* Task prompt
Search the data for "click". Return each matching line.

* Input records
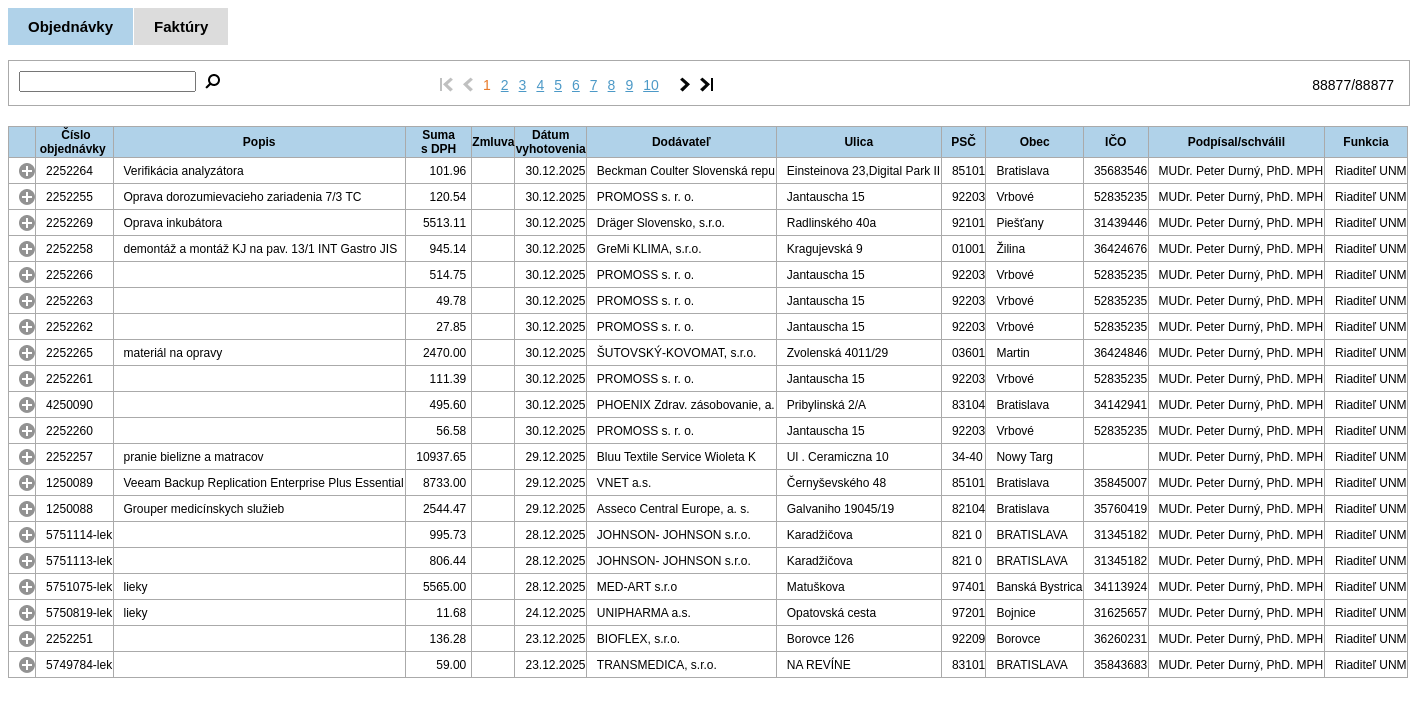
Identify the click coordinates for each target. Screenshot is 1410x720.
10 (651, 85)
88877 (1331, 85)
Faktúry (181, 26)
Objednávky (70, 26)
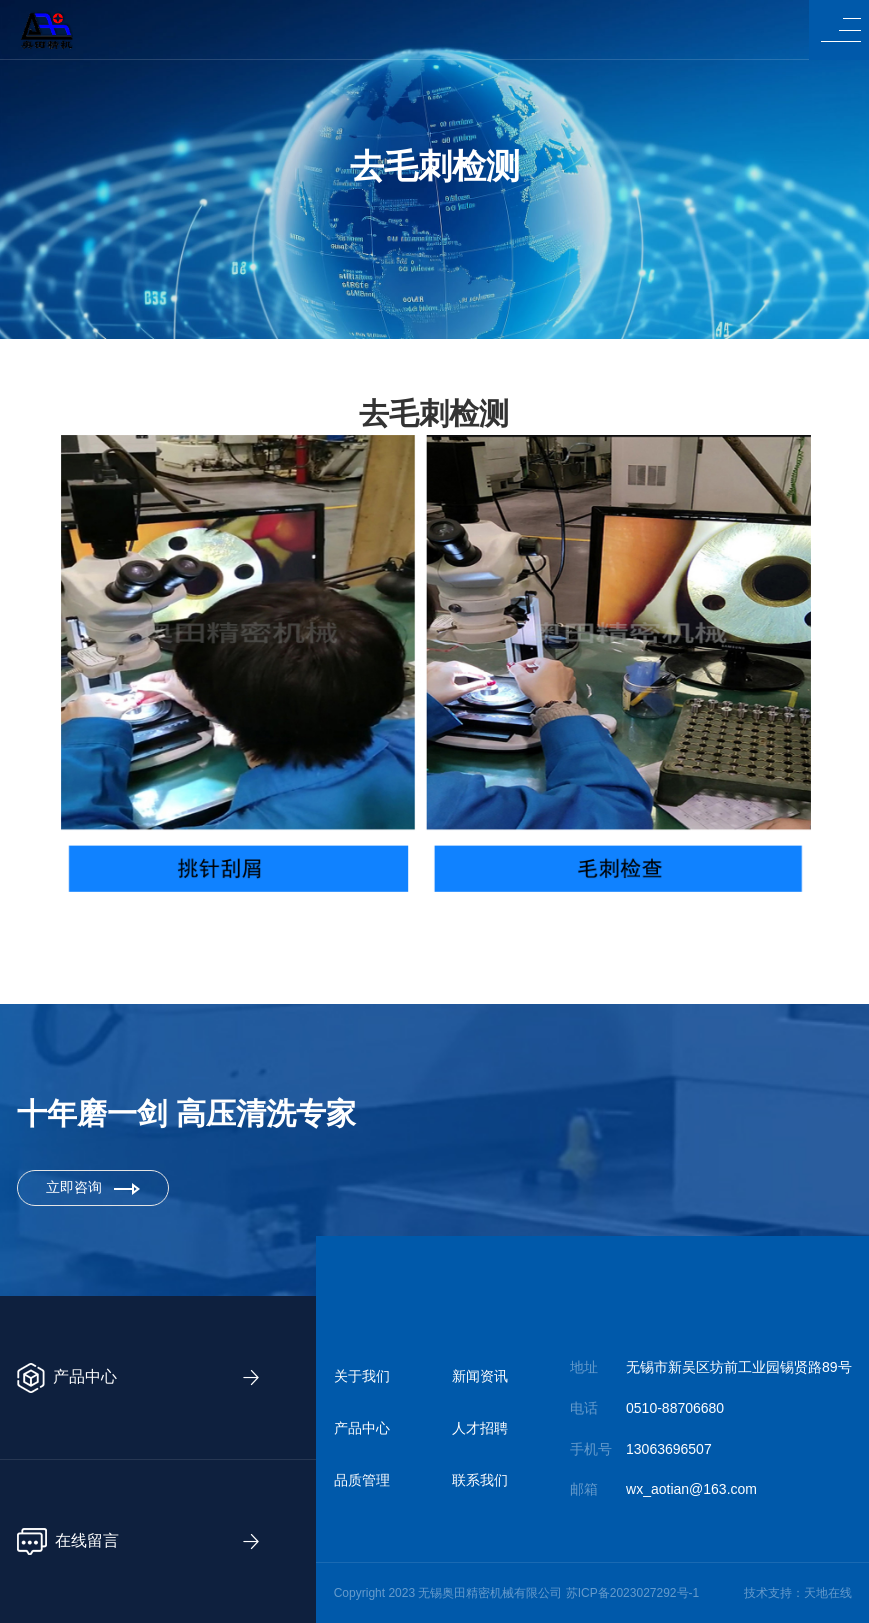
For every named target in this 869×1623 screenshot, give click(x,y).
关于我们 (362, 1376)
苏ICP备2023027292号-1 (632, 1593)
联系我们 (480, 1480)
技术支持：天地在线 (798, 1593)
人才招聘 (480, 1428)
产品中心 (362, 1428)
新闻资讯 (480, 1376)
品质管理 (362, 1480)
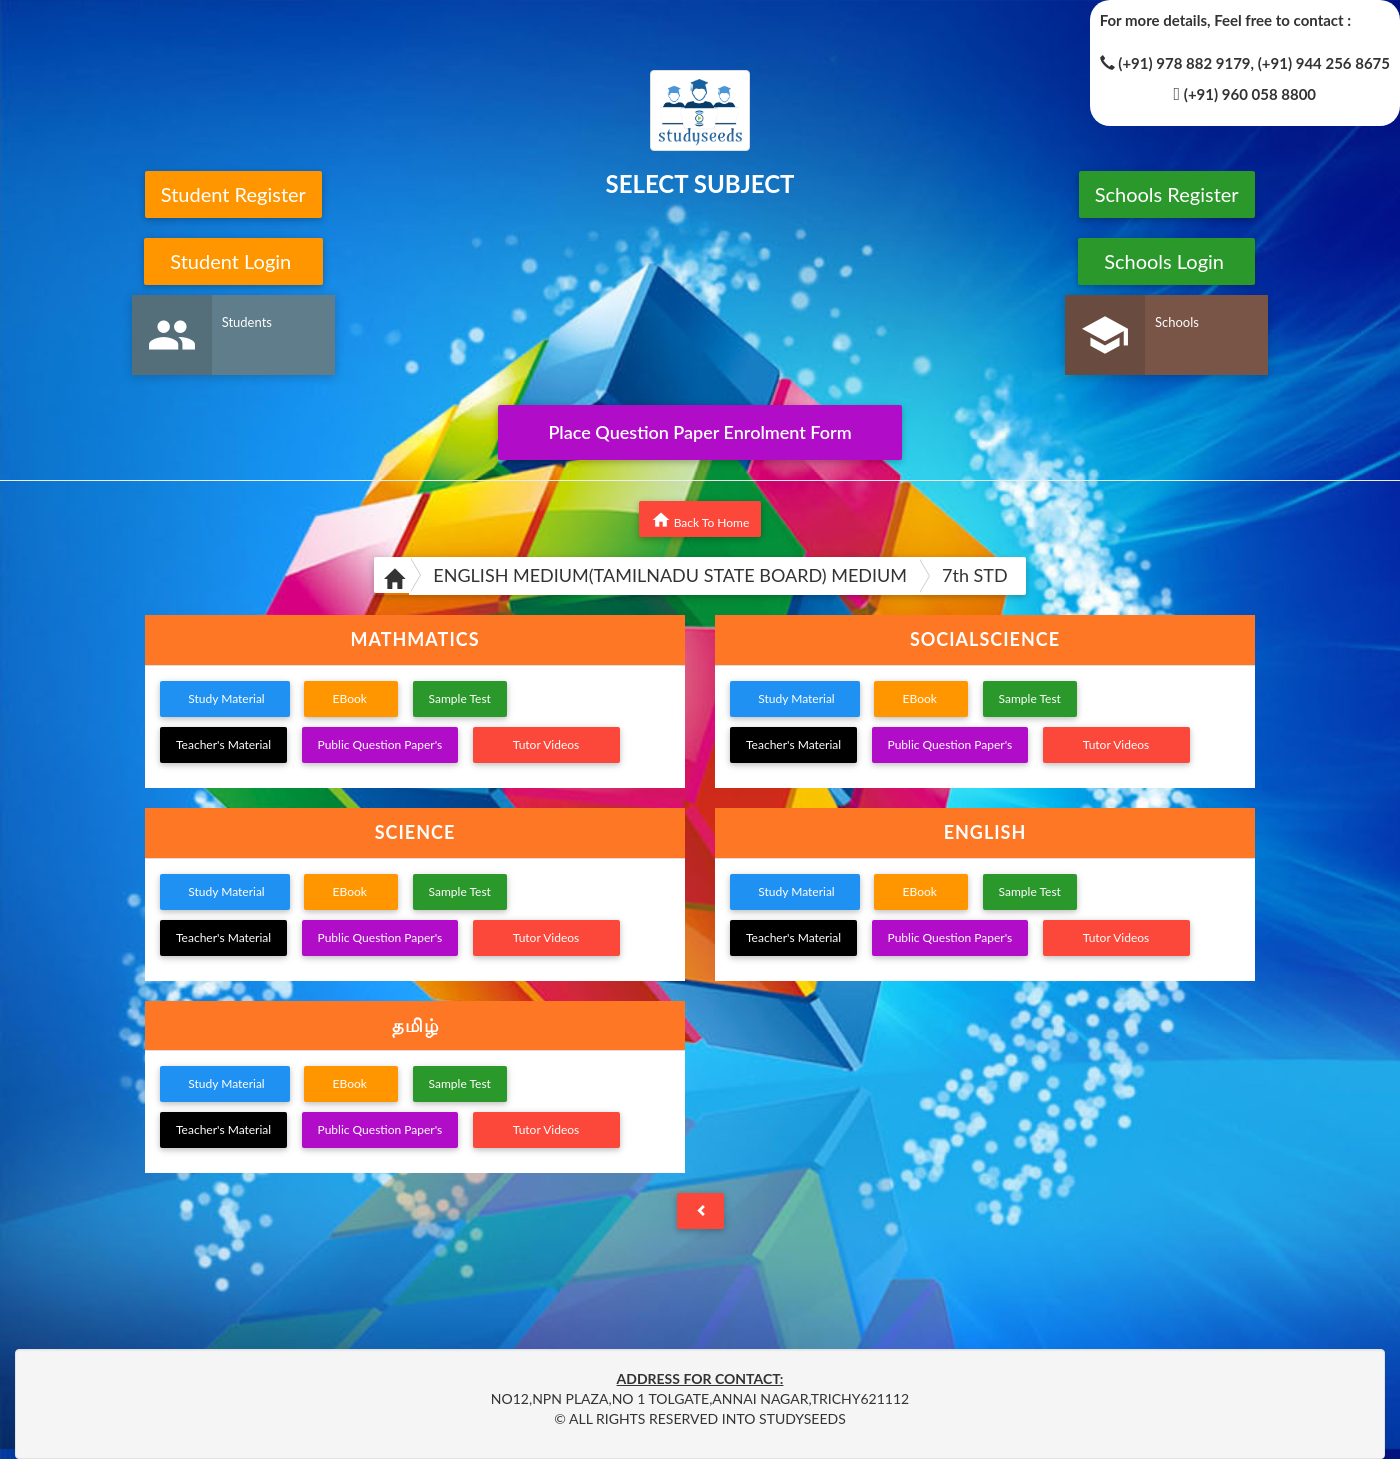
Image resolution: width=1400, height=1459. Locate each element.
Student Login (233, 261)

* Answer
Identify the click coordinates for each target. Screenshot is 1410x720.
For every named target in this 869×1623 screenshot, give click(x,y).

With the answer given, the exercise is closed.